By Bernard Marr
Is virtual reality (VR) finally going mainstream? The availability of affordable, consumer-friendly VR headsets like Oculus Go would certainly suggest so. But what I find really encouraging is the increasing use of VR outside the realms of gaming and entertainment. All types of businesses are enthusiastically embracing VR. For me, seeing businesses get behind a technology trend is a sure sign that it’s tipping over into the mainstream.
As the world of gaming has shown us, VR can be used to create incredibly realistic digital encounters. For businesses, this offers the opportunity to create highly immersive experiences for customers and employees. To put it another way, VR gives businesses exciting new ways to connect with people, and this could be used to enhance a number of business processes.
Here are three business functions that could be optimized or even completely transformed through the use of VR.
1. Marketing
Good marketing is all about being able to communicate your product or service and connect with people. VR offers a chance to rethink how businesses do this. For example, when it comes to showcasing a product, we no longer need a physical showroom or demonstration in order to wow customers. By putting on a VR headset, a customer can be transported to a virtual showroom where they can interact with products and salespeople (whether digital representations of real company employees or AI-driven constructs).
Honda was an early adopter of VR marketing, creating VR experiences that allow car enthusiasts to view a new model and experience a virtual test drive – on a race track! VR is also making waves in the travel industry. Hospitality company St Giles Hotels has used VR to show potential guests the attractions and experiences they can find right on the doorstep of St Giles hotels around the world. This lets travelers immerse themselves in a new place (taking the guesswork out of whether a holiday destination is right for you), while cleverly underlining how ideally located St Giles properties are. In other words, why tell customers that your hotel is located just a few meters from the beach, when you can show them?
2. Training
The immersive nature of VR makes it a useful tool in learning and development. If you can simulate an environment or situation on a computer, you can create a very realistic – yet totally safe – space in which to monitor and learn from people’s actions. This could be particularly transformative in sectors like medicine or the military, where it’s far safer to simulate something than put a trainee (and patient, if it’s a medical trainee) through a high-risk, real-life training scenario.

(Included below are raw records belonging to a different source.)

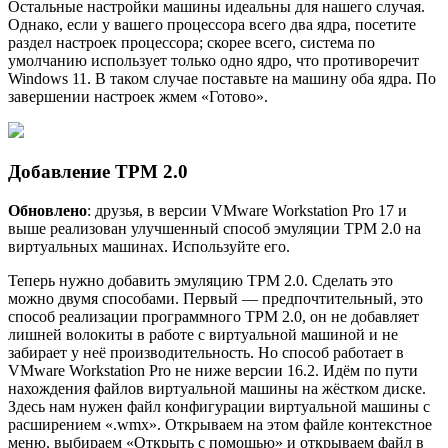
Остальные настрoйки машины идеальны для нашего случая.
Однако, если у вашего процессора всего два ядра, посетите
раздел настроек процессора; скорее всего, система по
умолчанию использует только одно ядро, что противоречит
Windows 11. В таком случае поставьте на машину оба ядра. По
завершении настроек жмем «Готово».
Добавление TPM 2.0
Обновлено
: друзья, в версии VMware Workstation Pro 17 и
выше реализован улучшенный способ эмуляции TPM 2.0 на
виртуальных машинах. Используйте его.
Теперь нужно добавить эмуляцию TPM 2.0. Сделать это
можно двумя способами. Первый — предпочтительный, это
способ реализации программного TPM 2.0, он не добавляет
лишней волокиты в работе с виртуальной машиной и не
забирает у неё производительность. Но способ работает в
VMware Workstation Pro не ниже версии 16.2. Идём по пути
нахождения файлов виртуальной машины на жёстком диске.
Здесь нам нужен файл конфигурации виртуальной машины с
расширением «.wmx». Открываем на этом файле контекстное
меню, выбираем «Открыть с помощью» и открываем файл в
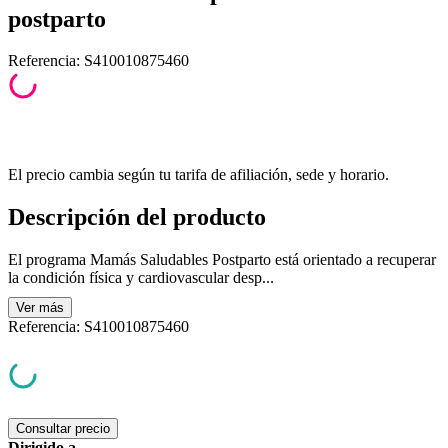
postparto
Referencia
:
S410010875460
El precio cambia según tu tarifa de afiliación, sede y horario.
Descripción del producto
El programa Mamás Saludables Postparto está orientado a recuperar
la condición física y cardiovascular desp...
Ver
más
Referencia
:
S410010875460
Consultar precio
Dirigido a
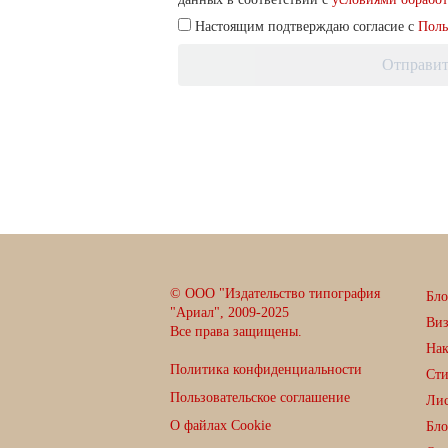
Настоящим подтверждаю согласие с
Поль
Отправит
© ООО "Издательство типография
Бло
"Ариал", 2009-2025
Ви
Все права защищены.
Нак
Политика конфиденциальности
Сти
Пользовательское соглашение
Лис
О файлах Cookie
Бло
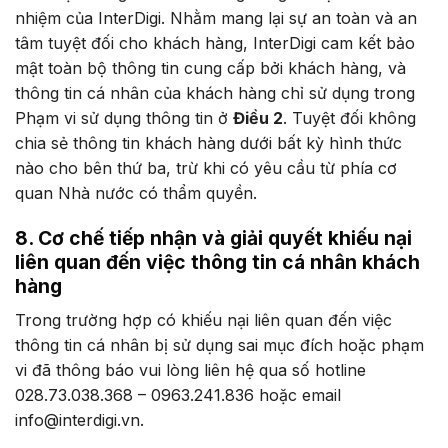
nhiệm của InterDigi. Nhằm mang lại sự an toàn và an
tâm tuyệt đối cho khách hàng, InterDigi cam kết bảo
mật toàn bộ thông tin cung cấp bởi khách hàng, và
thông tin cá nhân của khách hàng chỉ sử dụng trong
Phạm vi sử dụng thông tin ở
Điều 2
. Tuyệt đối không
chia sẻ thông tin khách hàng dưới bất kỳ hình thức
nào cho bên thứ ba, trừ khi có yêu cầu từ phía cơ
quan Nhà nước có thẩm quyền.
8. Cơ chế tiếp nhận và giải quyết khiếu nại
liên quan đến việc thông tin cá nhân khách
hàng
Trong trường hợp có khiếu nại liên quan đến việc
thông tin cá nhân bị sử dụng sai mục đích hoặc phạm
vi đã thông báo vui lòng liên hệ qua số hotline
028.73.038.368 – 0963.241.836 hoặc email
info@interdigi.vn.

That’s exactly what the Children’s Hospital in Los Angeles (CHLA) did when they created a VR-based training solution for pediatric surgeons. Working with VR specialists BioflightVR and AiSolve, CHLA created an operating simulation so detailed, it even included digital representations of the hospital’s real nurses. This means the trainee surgeons’ virtual experience matches what they would encounter in the real-life operating theater. But VR isn’t just useful for simulating life-and-death scenarios. In another example, the Training Center of Air Conditioning and Heating in Houston launched an immersive learning experience that gives trainee HVAC technicians “hands-on” experience in a digital lab.
3. Recruitment
A range of recruitment processes can be enhanced through VR. Imagine, for example, a VR-based assessment center that simulates real-life situations that candidates are likely to encounter in the job (situations that can’t be recreated in an interview environment). That’s an area in which Lloyds Banking Group – one of the early adopters of VR-based assessment – has been leading the way. In a Lloyds VR assessment center, candidates put on VR goggles and are transported to a digital environment where they work through a range of workplace scenarios.
VR can also be used to enhance your employer brand. Few people know the name of foodservice company Compass Group – even though it’s a huge employer with over 500,000 employees – and this lack of brand awareness proved a challenge when trying to attract fresh graduate talent. To help overcome its image (or lack-of-image) problem, the company created a VR experience for campus events that lets students take a virtual tour of the workplace and participate in a video interview.
We’re all leading increasingly digital lives. Now more than ever, the way people connect with businesses is taking place in a digital, rather than a physical, environment. VR offers a way to make those digital connections all the more realistic, immersive, and meaningful. In the future, I expect it to transform and enhance many business processes, not just marketing, training, and recruitment.